Mr. Mugabe's tenuous claim to the presidency was evident even in his rushed and modest inauguration. He has typically favored huge stadium-style events with cheering crowds and lines of foreign dignitaries. This year, the inauguration was moved forward by almost two weeks and was open only to invited guests. Conspicuously absent from the ceremony were Movement for Democratic Change (MDC) parliamentarians, who boycotted the event.

Mr. Mugabe's first public address since the controversial election last weekend was an odd mixture of the fiery, anti-Western rhetoric of his campaign and calls for reconciliation and rebuilding. In one sentence, he called for the opposition MDC to work with his ruling ZANU-PF in Parliament; in the next, he pledged to purge the civil service of opposition supporters.

The centerpiece of Mr. Mugabe's speech, however, was a pledge to fix the country's economy, which is suffering from massive inflation, food shortages, and widespread unemployment. Yet rebuilding Zimbabwe's tattered economy will be difficult without the help of the international community, which is largely skeptical of Mugabe's claim to power. A number of countries, including the United States and Canada, have already said they will offer no more aid to the Southern African country until truly free and fair elections are held.

"What we've got is not an economic problem, it's a political problem," says Tony Hawkins, director of the Graduate School of Management at the University of Zimbabwe. "Until you get the politics right, the economy is not going to get better."

Economists say Zimbabwe will require the help of the international community, particularly Western countries and international financial institutions like the International Monetary Fund and World Bank, if it hopes to turn its economy around.

"This situation is not going to get any better without an international bailout of some sort. That means debt relief and IMF funding, among other things," says Mr. Hawkins. "But that's not going to happen under a government the international community sees as illegitimate."

Zimbabwe was once one of the region's most prosperous countries, but in five years has lost more than one-third its annual production. Winding food lines are now a common sight in a country that once fed much of Southern Africa.

But Mugabe seems to be saying that Zimbabweans can repair their economy without international help. "Growth will be restored as investment – by, above all, Zimbabweans themselves – is deliberately and systematically embarked upon in all sectors," Mugabe said Sunday.

Also of concern to economists is Mugabe's apparent resolve to continue his land-reform program. During the election, the 78-year-old leader promised to finish the revolution begun with Zimbabwe's independence by redistributing white-owned commercial farmland to landless blacks.

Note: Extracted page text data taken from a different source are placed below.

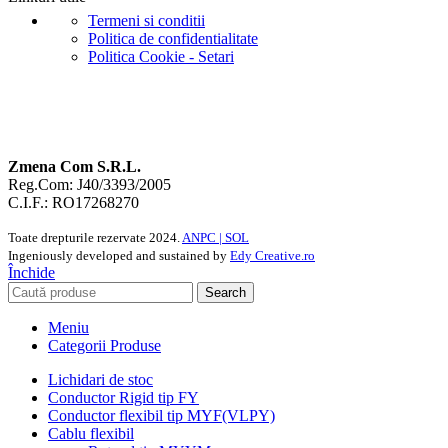
Termeni si conditii
Politica de confidentialitate
Politica Cookie - Setari
Zmena Com S.R.L.
Reg.Com: J40/3393/2005
C.I.F.: RO17268270
Toate drepturile rezervate
2024.
ANPC |
SOL
Ingeniously developed and sustained by
Edy Creative.ro
Închide
Search
Meniu
Categorii Produse
Lichidari de stoc
Conductor Rigid tip FY
Conductor flexibil tip MYF(VLPY)
Cablu flexibil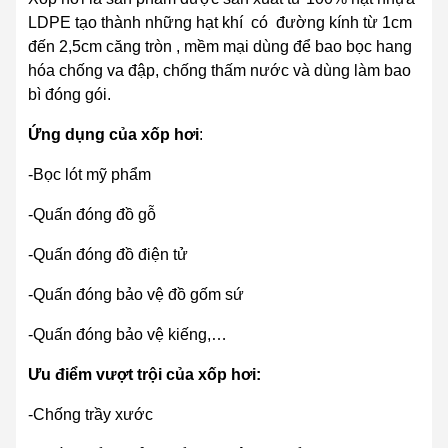
LDPE tạo thành những hạt khí có đường kính từ 1cm
đến 2,5cm căng tròn , mềm mại dùng để bao bọc hang
hóa chống va đập, chống thấm nước và dùng làm bao
bì đóng gói.
Ứng dụng của xốp hơi
:
-Bọc lót mỹ phẩm
-Quấn đóng đồ gỗ
-Quấn đóng đồ điện tử
-Quấn đóng bảo vệ đồ gốm sứ
-Quấn đóng bảo vệ kiếng,…
Ưu điểm vượt trội của xốp hơi:
-Chống trầy xước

"Land reform is not merely an exercise in rectifying a monstrous colonial injustice, vital and necessary as that may be," said Mugabe in his inauguration speech. "The resettlement program has also been an opportunity to unleash the sprit of self-reliance and creativity of our people."

In the two years since Mr. Mugabe launched his land program, Zimbabwe's agricultural productivity has fallen by about one-third. A severe drought has contributed to the decline, but economists say the greater problem is that small-scale, subsistence farmers are simply not as productive as the commercial farmers they are replacing.

But after basing his campaign on the promise of land, few think Mugabe can now abandon his land program. The best that can be hoped for, they say, is that the president is forced to accept a new, truly free election.

"The option now facing my president is to be buried in a dishonorable grave or an honorable grave," says Masipula Sithole, professor of political science at the University of Zimbabwe. "If Mugabe acts now, at the last minute, and allows free elections, he can still be buried in an honorable grave."

The MDC has so far done nothing to contest the election results, although there has been talk of a national strike. But Professor Sithole believes they may not need to. The current situation, he says, is unsustainable.

"This is one instance where it will come from the bottom up. Nobody will have to call for stay-aways and strikes. The people will spontaneously strike or start food riots. Nobody will call the people to do it," he says.

If, however, Zimbabwe continues on its current path, the consequences are likely to be dire.

"You'll get a situation where it just slides into subsistence level," says Hawkins. "You'll have a breakdown in law and order in the common sense. It will become a real wild-West-type place."